I have always found something a little bit paradoxical about the whole issue of unemployment. When unemployment is high, we often say there's no work available. This is a problem, of course, because without work, the unemployed cannot earn the money needed for food, shelter, clothing and so forth. Therein lies the paradox, because it seems to me that if there are people without adequate food, clothing and shelter, there's work to be done: people to feed, clothe and shelter.
So the problem isn't really unemployment itself; if there were really no work to be done, then we'd all have cause to celebrate, relax, engage in leisure activities and so forth. Rather, unemployment is a market problem; no one is willing or able to pay for the work that needs to be done. Or more generally, it's a distortion introduced by a market system that only measures value in certain ways.
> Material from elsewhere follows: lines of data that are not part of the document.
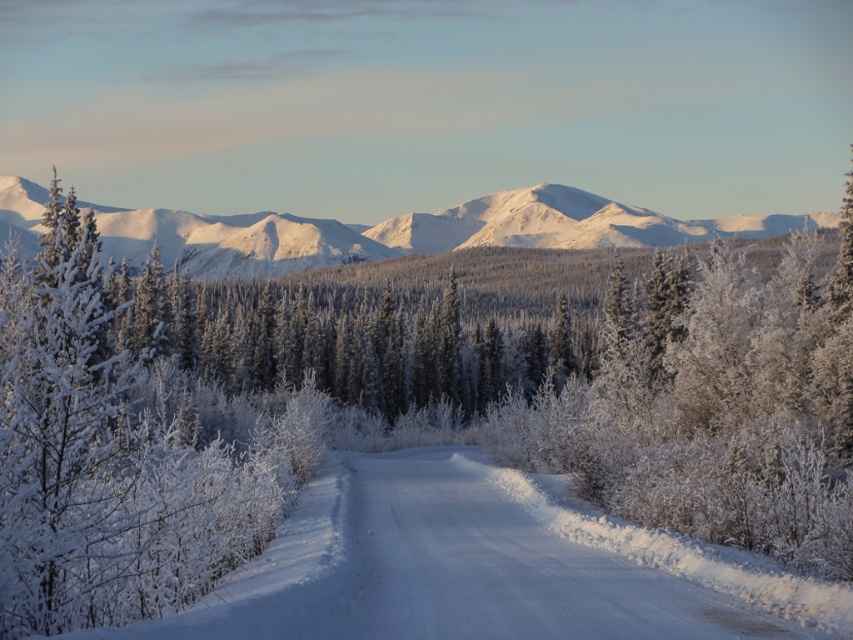 Question: Which point appears closest to the camera in this image?

Choices:
 (A) (202, 611)
 (B) (230, 232)

Answer: (A)

Question: Is white fluffy snow at center behind white snow-covered mountain range at upper center?

Choices:
 (A) yes
 (B) no

Answer: (B)

Question: Among these objects, which one is nearest to the camera?

Choices:
 (A) white snow-covered mountain range at upper center
 (B) white fluffy snow at center

Answer: (B)

Question: Is white fluffy snow at center positioned in front of white snow-covered mountain range at upper center?

Choices:
 (A) no
 (B) yes

Answer: (B)

Question: Which object is positioned farthest from the white snow-covered mountain range at upper center?

Choices:
 (A) white fluffy snow at center
 (B) white frosty tree at upper left

Answer: (A)

Question: Is white fluffy snow at center behind white snow-covered mountain range at upper center?

Choices:
 (A) no
 (B) yes

Answer: (A)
Let me be clear: I'm not condemning free market capitalism here. Any economic system involving more than one participant will introduce some kind of market distortion, and the overall gains in productivity and general welfare that accrue from free markets usually outweigh the costs of the distortions, often by a huge margin. But it does seem obvious that we can make our system better in various ways, some of which I expect I'll talk about in future posts.
Talking about unemployment is further complicated, though, by some unconscious biases associated with the work ethic, which made perfect sense in a time when communities desperately needed every available hand to help out bringing in the harvest, threshing the grain, and with countless other tasks that needed to be done to ensure people wouldn't starve that winter. It was entirely appropriate to condemn idleness, when there was so much work to be done. And, to be sure, laziness is still properly considered a vice (of which I am dreadfully guilty).
This attitude, condemning idleness as a moral failing, is rather misplaced in our current economy, and I suspect it gets in the way somewhat when we try to think about solutions, because it attaches a stigma to unemployment that is inconsistent with the economic reality. We just don't need everyone to help out with the harvest anymore to ensure that no one starves this winter. And as the enormous growth in the labour-efficiency of agriculture spreads to manufacturing and other industries, it's actually possible in principle to support the entire population at a reasonably high standard of living on the labour of a relatively small number of people. So the historical reason for condemning idleness is now irrelevant.
That's not to say I believe a few people should support the rest of us, free of charge. That would be unfair to the few working, and bad for the freeloaders' psychological health as well. However, there's clearly something wrong when large numbers of people have only their labour to sell, and no one's buying.